Phase 2 — Python examples

Phase 2 — Python examples

Copy-paste snippets for export / JSONL, privacy summaries, reports truncation, UTF-8 transforms, string-length validation, median reductions, and Delta/Iceberg handoff. Requires pip install rust-data-processing (or maturin develop from python-wrapper/).


1. JSON Lines export and train/test indices

import rust_data_processing as rdp

schema = [{"name": "id", "data_type": "int64"}, {"name": "label", "data_type": "utf8"}]
rows = [[1, "ok"], [2, "ok"], [3, "holdout"]]
ds = rdp.DataSet(schema, rows)

text = rdp.export_dataset_jsonl(ds, ["id", "label"])
print(text)  # one JSON object per line

records = rdp.export_jsonl_records(ds, ["id", "label"])  # list[dict]

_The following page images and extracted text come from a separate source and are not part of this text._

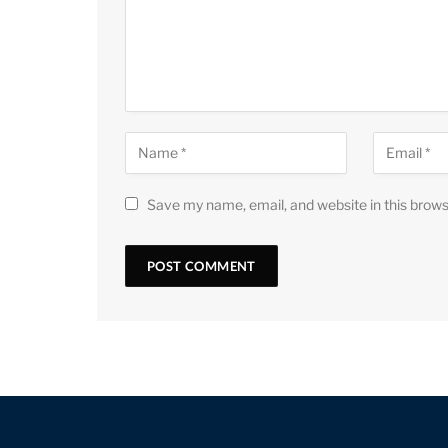
Save my name, email, and website in this brows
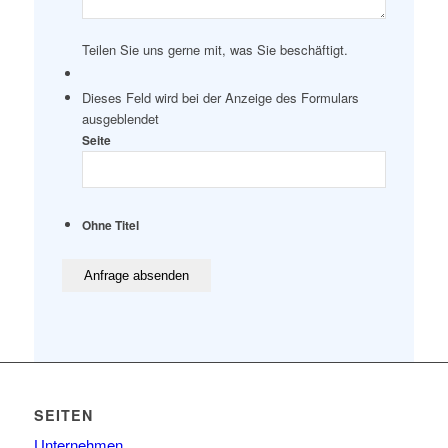
Teilen Sie uns gerne mit, was Sie beschäftigt.
Dieses Feld wird bei der Anzeige des Formulars
ausgeblendet
Seite
Ohne Titel
SEITEN
Unternehmen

train_idx, test_idx = rdp.export_train_test_row_indices(ds.row_count(), test_fraction=0.34)
train_rows = [rows[i] for i in train_idx]
test_rows = [rows[i] for i in test_idx]

2. UTF-8 length filter (export helper)

import rust_data_processing as rdp

ds = rdp.DataSet(
    [{"name": "msg", "data_type": "utf8"}],
    [["hi"], ["this is too long for a tweet style cap"]],
)
short_only = rdp.export_filter_rows_max_utf8_chars(ds, "msg", max_chars=10)

3. Privacy diff reports (after transform_apply)

import rust_data_processing as rdp

schema = [{"name": "email", "data_type": "utf8"}]
before = rdp.DataSet(schema, [["user@company.com"]])
spec = {
    "output_schema": {"fields": [{"name": "email", "data_type": "Utf8"}]},
    "steps": [
        {
            "Utf8RedactMiddle": {
                "column": "email",
                "keep_left": 2,
                "keep_right": 0,
                "redaction": "***",
            }
        }
    ],
}
after = rdp.transform_apply(before, spec)

rows = rdp.privacy_summarize_utf8_changes(before, after, ["email"])  # list of dicts
md = rdp.privacy_summarize_utf8_changes(before, after, ["email"], as_markdown=True)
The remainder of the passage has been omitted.